• Task
Go through the records below and copy out every line holding "also".
---+---
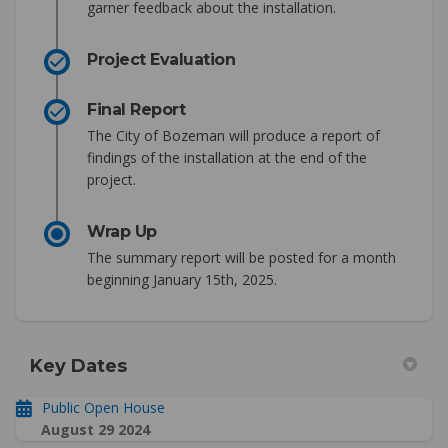
garner feedback about the installation.
Project Evaluation
Final Report
The City of Bozeman will produce a report of
findings of the installation at the end of the
project.
Wrap Up
The summary report will be posted for a month
beginning January 15th, 2025.
Key Dates
Public Open House
August 29 2024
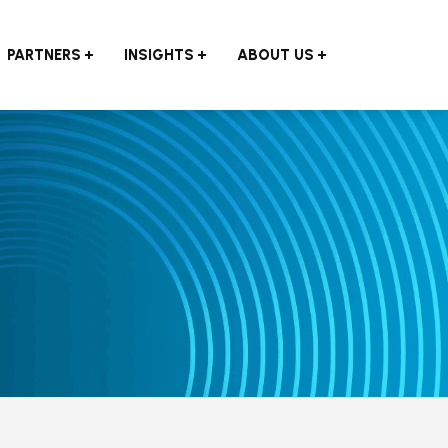
PARTNERS
INSIGHTS
ABOUT US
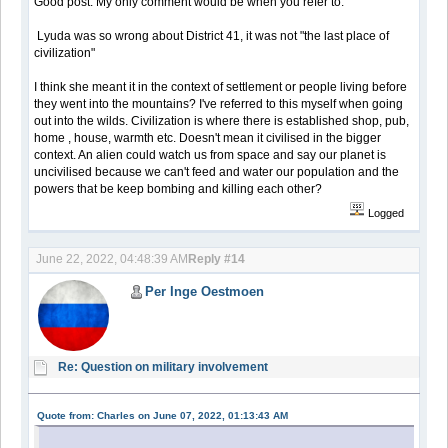
Good post. My only comment would be when you refer to:
Lyuda was so wrong about District 41, it was not "the last place of
civilization"
I think she meant it in the context of settlement or people living before
they went into the mountains? I've referred to this myself when going
out into the wilds. Civilization is where there is established shop, pub,
home , house, warmth etc. Doesn't mean it civilised in the bigger
context. An alien could watch us from space and say our planet is
uncivilised because we can't feed and water our population and the
powers that be keep bombing and killing each other?
Logged
June 22, 2022, 04:48:39 AM
Reply #14
Per Inge Oestmoen
Re: Question on military involvement
Quote from: Charles on June 07, 2022, 01:13:43 AM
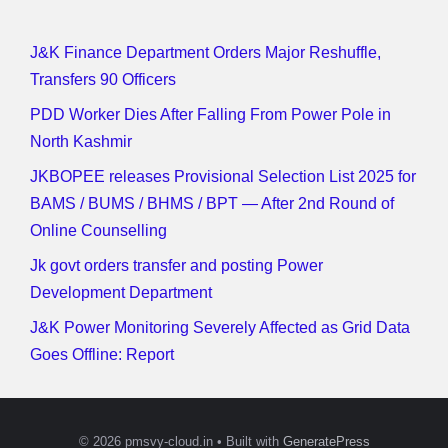
J&K Finance Department Orders Major Reshuffle,
Transfers 90 Officers
PDD Worker Dies After Falling From Power Pole in
North Kashmir
JKBOPEE releases Provisional Selection List 2025 for
BAMS / BUMS / BHMS / BPT — After 2nd Round of
Online Counselling
Jk govt orders transfer and posting Power
Development Department
J&K Power Monitoring Severely Affected as Grid Data
Goes Offline: Report
© 2026 pmsvy-cloud.in
• Built with
GeneratePress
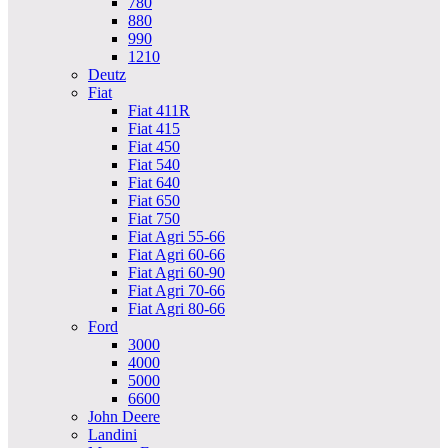
780
880
990
1210
Deutz
Fiat
Fiat 411R
Fiat 415
Fiat 450
Fiat 540
Fiat 640
Fiat 650
Fiat 750
Fiat Agri 55-66
Fiat Agri 60-66
Fiat Agri 60-90
Fiat Agri 70-66
Fiat Agri 80-66
Ford
3000
4000
5000
6600
John Deere
Landini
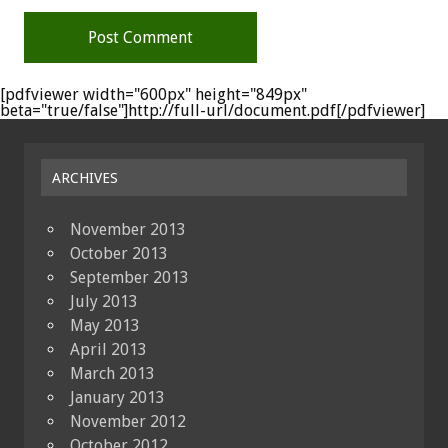
[pdfviewer width="600px" height="849px"
beta="true/false"]http://full-url/document.pdf[/pdfviewer]
ARCHIVES
November 2013
October 2013
September 2013
July 2013
May 2013
April 2013
March 2013
January 2013
November 2012
October 2012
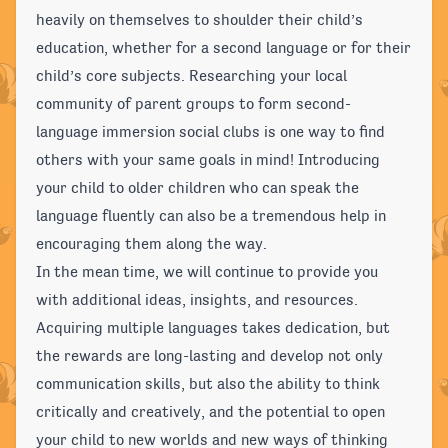
heavily on themselves to shoulder their child’s
education, whether for a second language or for their
child’s core subjects. Researching your local
community of parent groups to form second-
language immersion social clubs is one way to find
others with your same goals in mind! Introducing
your child to older children who can speak the
language fluently can also be a tremendous help in
encouraging them along the way.
In the mean time, we will continue to provide you
with additional ideas, insights, and resources.
Acquiring multiple languages takes dedication, but
the rewards are long-lasting and develop not only
communication skills, but also the ability to think
critically and creatively, and the potential to open
your child to new worlds and new ways of thinking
---+---
• Answer to this problem
language fluently can also be a tremendous help in
communication skills, but also the ability to think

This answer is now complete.